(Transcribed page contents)
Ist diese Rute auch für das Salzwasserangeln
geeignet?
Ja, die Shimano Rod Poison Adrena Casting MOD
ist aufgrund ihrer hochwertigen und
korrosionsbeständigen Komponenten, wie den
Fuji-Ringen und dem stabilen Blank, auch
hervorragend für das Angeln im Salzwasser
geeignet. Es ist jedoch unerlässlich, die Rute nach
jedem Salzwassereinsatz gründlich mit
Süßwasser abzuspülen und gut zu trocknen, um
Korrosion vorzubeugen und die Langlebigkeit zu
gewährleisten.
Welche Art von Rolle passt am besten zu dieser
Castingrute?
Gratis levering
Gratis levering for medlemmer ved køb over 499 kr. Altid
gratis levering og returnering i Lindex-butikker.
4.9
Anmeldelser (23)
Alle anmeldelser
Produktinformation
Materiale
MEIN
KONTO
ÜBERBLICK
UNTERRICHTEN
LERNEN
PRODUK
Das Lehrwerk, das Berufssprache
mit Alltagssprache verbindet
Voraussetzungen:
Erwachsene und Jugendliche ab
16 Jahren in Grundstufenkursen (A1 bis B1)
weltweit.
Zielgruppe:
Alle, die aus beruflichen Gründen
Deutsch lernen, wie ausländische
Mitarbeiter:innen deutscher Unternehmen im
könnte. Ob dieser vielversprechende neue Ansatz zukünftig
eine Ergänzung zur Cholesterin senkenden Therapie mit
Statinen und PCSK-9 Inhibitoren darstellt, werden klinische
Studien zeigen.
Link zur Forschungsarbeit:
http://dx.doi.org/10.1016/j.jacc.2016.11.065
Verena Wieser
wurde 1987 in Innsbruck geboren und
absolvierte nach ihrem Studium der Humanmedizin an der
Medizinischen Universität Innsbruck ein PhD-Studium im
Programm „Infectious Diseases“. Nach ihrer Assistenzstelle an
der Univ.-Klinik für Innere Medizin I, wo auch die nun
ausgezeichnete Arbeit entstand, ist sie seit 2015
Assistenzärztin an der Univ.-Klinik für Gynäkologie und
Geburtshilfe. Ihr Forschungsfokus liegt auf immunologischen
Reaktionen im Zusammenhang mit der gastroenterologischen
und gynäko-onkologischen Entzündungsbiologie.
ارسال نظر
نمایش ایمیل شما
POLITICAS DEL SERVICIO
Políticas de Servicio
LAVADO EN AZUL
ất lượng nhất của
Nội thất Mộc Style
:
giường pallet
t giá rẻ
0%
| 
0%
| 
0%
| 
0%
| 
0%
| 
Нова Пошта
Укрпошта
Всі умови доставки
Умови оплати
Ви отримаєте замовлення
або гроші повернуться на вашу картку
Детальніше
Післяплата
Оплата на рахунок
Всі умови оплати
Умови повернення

▸ Problem
Could you restate, word for word, the lines above from the one with "ist aufgrund ihrer hochwertigen und" to the one with "Gratis levering for", both included?

▸ Exercise response
ist aufgrund ihrer hochwertigen und
korrosionsbeständigen Komponenten, wie den
Fuji-Ringen und dem stabilen Blank, auch
hervorragend für das Angeln im Salzwasser
geeignet. Es ist jedoch unerlässlich, die Rute nach
jedem Salzwassereinsatz gründlich mit
Süßwasser abzuspülen und gut zu trocknen, um
Korrosion vorzubeugen und die Langlebigkeit zu
gewährleisten.
Welche Art von Rolle passt am besten zu dieser
Castingrute?
Gratis levering
Gratis levering for medlemmer ved køb over 499 kr. Altid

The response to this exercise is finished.